## [WHAT TO PRODUCE]
Drop the pictures, then repeat every record exactly as it stands.

(EXTRACTED RECORDS)

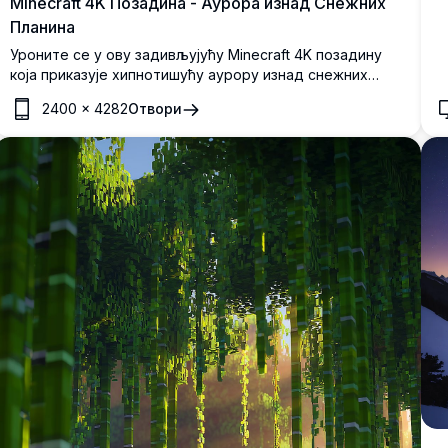
Minecraft 4K Позадина - Аурора изнад Снежних
Планина
Уроните се у ову задивљујућу Minecraft 4K позадину
која приказује хипнотишућу аурору изнад снежних
планина. Детаљна, високорезолуциона сцена ухвата
2400
×
4282
Отвори
суштину мирне зимске ноћи у свету Minecraft-а,
комплетну са спокојном реком и светлуцавим
дрвећем.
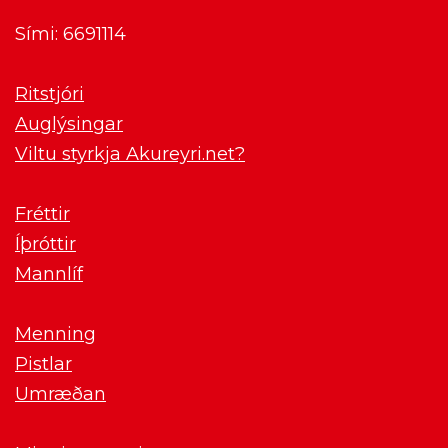
Sími: 6691114
Ritstjóri
Auglýsingar
Viltu styrkja Akureyri.net?
Fréttir
Íþróttir
Mannlíf
Menning
Pistlar
Umræðan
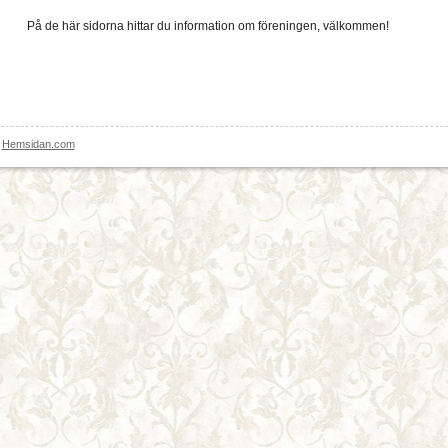
På de här sidorna hittar du information om föreningen, välkommen!
|
Hemsidan.com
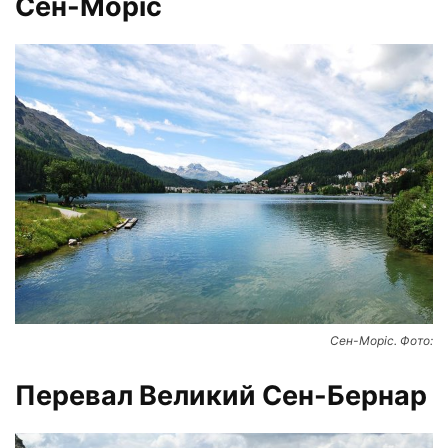
Сен-Моріс
Сен-Моріс. Фото:
Перевал Великий Сен-Бернар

(End EXTRACTED RECORDS)

## [OUTPUT FOR THIS EXERCISE]
Minecraft 4K Позадина - Аурора изнад Снежних
Планина
Уроните се у ову задивљујућу Minecraft 4K позадину
која приказује хипнотишућу аурору изнад снежних
планина. Детаљна, високорезолуциона сцена ухвата
2400
×
4282
Отвори
суштину мирне зимске ноћи у свету Minecraft-а,
комплетну са спокојном реком и светлуцавим
дрвећем.
Sími: 6691114
Ritstjóri
Auglýsingar
Viltu styrkja Akureyri.net?
Fréttir
Íþróttir
Mannlíf
Menning
Pistlar
Umræðan
På de här sidorna hittar du information om föreningen, välkommen!
|
Hemsidan.com
Сен-Моріс
Сен-Моріс. Фото:
Перевал Великий Сен-Бернар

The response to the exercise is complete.